Studies vary, but the figure for prevalence ranges from 1-3%. Population surveys produce different results from audits of clinical samples and seem to suggest a predominance of females.

Management of OCD1,2,3

The GP's role

NICE recommend referral to a specialist multi-discipline team offering age-appropriate care. This is unlikely to be available in many areas due to lack of resources, but it is worth getting in touch with local mental health trusts to see what is currently available.
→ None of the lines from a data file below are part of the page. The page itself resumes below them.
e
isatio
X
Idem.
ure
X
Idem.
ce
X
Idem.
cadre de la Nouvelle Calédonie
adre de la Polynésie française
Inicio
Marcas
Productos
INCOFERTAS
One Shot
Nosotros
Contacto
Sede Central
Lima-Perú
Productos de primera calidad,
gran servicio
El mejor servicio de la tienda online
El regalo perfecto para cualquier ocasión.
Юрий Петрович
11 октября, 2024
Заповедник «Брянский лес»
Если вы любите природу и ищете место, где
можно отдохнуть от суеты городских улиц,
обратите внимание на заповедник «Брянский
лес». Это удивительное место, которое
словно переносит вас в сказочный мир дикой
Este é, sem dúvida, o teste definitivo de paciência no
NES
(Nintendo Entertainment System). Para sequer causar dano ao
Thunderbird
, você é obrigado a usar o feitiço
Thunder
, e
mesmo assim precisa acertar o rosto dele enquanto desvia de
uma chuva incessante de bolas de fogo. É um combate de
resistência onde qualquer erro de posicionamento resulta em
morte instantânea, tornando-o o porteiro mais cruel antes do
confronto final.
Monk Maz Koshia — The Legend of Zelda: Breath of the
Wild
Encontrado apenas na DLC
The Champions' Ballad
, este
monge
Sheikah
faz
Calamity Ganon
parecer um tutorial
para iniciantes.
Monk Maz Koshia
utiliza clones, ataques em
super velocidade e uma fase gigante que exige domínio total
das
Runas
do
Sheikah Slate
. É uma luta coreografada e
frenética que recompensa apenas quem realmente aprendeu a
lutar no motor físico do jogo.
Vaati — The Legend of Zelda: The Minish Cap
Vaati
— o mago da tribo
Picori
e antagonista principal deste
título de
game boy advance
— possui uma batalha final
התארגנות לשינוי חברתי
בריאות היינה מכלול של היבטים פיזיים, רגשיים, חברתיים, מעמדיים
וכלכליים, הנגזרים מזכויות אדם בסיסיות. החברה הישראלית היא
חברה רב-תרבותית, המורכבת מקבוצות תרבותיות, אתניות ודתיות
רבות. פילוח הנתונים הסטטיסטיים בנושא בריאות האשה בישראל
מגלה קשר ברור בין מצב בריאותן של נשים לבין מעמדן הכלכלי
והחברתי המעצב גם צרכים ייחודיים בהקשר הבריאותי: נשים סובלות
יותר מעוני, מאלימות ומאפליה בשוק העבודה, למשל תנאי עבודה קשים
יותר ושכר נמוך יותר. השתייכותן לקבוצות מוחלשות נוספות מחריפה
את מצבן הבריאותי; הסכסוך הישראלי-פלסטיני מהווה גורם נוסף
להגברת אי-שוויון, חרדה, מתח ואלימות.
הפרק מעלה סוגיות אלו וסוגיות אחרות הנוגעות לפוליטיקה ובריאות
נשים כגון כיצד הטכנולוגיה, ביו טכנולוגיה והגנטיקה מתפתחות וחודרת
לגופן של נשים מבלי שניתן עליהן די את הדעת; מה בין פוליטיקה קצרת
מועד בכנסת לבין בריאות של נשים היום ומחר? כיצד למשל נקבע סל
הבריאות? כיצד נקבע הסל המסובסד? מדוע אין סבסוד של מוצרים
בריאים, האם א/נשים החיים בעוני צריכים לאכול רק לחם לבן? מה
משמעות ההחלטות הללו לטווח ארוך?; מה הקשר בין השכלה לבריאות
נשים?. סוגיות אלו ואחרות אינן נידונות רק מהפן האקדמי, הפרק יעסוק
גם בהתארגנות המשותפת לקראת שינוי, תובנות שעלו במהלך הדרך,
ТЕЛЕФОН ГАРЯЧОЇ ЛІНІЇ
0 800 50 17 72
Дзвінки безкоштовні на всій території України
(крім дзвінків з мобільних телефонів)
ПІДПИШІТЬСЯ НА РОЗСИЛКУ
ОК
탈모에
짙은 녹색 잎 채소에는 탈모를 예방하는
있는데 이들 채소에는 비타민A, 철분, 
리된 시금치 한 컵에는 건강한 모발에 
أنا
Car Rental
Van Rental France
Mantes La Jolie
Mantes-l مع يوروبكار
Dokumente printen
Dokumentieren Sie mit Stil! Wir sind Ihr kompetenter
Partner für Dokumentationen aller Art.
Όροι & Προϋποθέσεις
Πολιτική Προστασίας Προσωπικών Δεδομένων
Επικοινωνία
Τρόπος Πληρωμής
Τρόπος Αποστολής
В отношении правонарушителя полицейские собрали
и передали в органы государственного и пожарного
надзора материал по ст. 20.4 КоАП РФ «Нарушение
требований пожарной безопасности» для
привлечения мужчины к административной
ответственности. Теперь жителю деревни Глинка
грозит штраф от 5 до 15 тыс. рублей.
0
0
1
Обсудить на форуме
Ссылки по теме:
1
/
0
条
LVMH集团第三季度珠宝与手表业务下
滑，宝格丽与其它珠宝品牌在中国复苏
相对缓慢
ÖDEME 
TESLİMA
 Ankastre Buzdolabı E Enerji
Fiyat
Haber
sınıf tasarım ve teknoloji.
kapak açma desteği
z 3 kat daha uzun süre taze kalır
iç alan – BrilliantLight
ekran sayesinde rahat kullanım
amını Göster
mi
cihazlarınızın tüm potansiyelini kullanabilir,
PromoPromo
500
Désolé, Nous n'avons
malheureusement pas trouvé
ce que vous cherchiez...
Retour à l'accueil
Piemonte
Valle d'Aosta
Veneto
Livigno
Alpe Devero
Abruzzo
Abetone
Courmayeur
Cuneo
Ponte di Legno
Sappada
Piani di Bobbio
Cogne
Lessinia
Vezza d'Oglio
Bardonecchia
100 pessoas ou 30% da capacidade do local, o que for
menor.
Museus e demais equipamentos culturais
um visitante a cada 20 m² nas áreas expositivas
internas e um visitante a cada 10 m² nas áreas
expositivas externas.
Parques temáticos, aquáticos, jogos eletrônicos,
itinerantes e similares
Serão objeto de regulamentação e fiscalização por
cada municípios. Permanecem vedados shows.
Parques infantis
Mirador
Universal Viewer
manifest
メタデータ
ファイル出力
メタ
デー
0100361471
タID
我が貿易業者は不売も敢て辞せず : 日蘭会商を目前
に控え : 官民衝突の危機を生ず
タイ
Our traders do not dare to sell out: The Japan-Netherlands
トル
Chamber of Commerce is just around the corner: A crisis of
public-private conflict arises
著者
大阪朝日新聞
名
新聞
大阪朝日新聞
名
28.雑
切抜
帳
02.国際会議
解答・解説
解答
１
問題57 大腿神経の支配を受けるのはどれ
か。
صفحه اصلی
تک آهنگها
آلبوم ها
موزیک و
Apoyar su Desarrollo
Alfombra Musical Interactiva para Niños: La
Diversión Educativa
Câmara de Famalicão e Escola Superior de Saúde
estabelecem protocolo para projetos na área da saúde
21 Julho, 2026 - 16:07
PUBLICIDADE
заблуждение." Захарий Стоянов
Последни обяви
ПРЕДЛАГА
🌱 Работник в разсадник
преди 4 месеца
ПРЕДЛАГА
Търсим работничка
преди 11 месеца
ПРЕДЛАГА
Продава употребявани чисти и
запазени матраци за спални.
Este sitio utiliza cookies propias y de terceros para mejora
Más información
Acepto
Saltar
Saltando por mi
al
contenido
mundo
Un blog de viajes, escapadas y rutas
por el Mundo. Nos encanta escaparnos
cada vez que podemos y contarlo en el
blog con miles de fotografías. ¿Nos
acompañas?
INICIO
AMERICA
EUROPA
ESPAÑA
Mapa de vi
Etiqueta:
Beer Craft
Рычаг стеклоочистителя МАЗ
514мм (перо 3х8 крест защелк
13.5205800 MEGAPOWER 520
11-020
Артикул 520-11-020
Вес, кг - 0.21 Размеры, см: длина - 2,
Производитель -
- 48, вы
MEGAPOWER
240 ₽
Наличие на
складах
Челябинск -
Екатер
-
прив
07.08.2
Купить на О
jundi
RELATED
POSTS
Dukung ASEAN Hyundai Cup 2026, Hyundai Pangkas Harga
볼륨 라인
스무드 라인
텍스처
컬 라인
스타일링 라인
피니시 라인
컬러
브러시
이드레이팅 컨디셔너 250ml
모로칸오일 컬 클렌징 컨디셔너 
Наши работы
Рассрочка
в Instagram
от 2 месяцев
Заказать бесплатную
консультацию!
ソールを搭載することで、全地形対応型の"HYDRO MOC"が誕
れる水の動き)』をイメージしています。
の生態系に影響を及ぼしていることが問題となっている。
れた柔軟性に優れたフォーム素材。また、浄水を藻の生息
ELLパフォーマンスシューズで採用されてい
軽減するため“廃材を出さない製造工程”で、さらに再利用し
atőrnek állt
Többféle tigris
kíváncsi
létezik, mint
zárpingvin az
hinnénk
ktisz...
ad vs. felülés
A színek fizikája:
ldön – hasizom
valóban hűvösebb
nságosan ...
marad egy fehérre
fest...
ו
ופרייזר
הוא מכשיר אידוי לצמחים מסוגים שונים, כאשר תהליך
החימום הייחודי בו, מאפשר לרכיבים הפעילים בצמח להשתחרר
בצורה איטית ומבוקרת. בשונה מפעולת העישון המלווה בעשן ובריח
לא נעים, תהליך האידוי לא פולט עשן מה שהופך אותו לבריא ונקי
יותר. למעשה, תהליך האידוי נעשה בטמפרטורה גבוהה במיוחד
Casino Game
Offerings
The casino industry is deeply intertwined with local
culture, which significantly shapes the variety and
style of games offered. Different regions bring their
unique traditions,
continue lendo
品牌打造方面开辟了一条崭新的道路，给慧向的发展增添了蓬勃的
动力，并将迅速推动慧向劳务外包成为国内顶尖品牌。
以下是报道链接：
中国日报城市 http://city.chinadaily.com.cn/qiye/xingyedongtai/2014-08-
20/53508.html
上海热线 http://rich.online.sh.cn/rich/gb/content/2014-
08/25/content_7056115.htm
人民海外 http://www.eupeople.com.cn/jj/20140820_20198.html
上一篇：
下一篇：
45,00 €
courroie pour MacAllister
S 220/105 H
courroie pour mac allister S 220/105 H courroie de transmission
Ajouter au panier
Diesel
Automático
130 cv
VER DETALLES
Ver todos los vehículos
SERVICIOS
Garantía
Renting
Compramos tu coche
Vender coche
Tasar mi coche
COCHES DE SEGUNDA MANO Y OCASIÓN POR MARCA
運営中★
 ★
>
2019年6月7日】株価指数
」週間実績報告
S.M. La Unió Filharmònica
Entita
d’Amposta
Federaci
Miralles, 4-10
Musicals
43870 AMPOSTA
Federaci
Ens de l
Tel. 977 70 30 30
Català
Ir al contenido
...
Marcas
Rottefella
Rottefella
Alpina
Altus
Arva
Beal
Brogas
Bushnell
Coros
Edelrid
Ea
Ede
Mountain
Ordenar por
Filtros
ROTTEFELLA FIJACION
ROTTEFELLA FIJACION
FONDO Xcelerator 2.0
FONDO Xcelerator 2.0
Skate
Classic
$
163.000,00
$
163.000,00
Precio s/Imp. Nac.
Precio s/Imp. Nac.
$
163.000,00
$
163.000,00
The GP's role depends on expertise but it should be remembered that drug management should be part of a package which includes psychological care.
In all patients, however the GP will need to:

  • Identify cases.
  • For patients at risk of OCD (depression, anxiety, Body Dysmorphic Disorder (BDD - See our dedicated record), substance misuse, or eating disorder), ask the following questions:
    • Do you wash or clean a lot?
    • Do you check things a lot?
    • Is there any thought that keeps bothering you that you would like to get rid of but can not?
    • Do your daily activities take a long time to finish?
    • Are you concerned about putting things in a special order or are you very upset by mess?
    • Do these problems trouble you?
  • Assess severity - i.e. how much it is affecting the patient's ability to function in everyday life.
  • Assess risk of self-harm or suicide and presence of co-morbidity such as depression.
  • Arrange referral to appropriate secondary care provision.
  • Ensure continuity of care to avoid multiple assessments, gaps in service and a smooth transition from child to adult services (many patients have lifelong symptoms).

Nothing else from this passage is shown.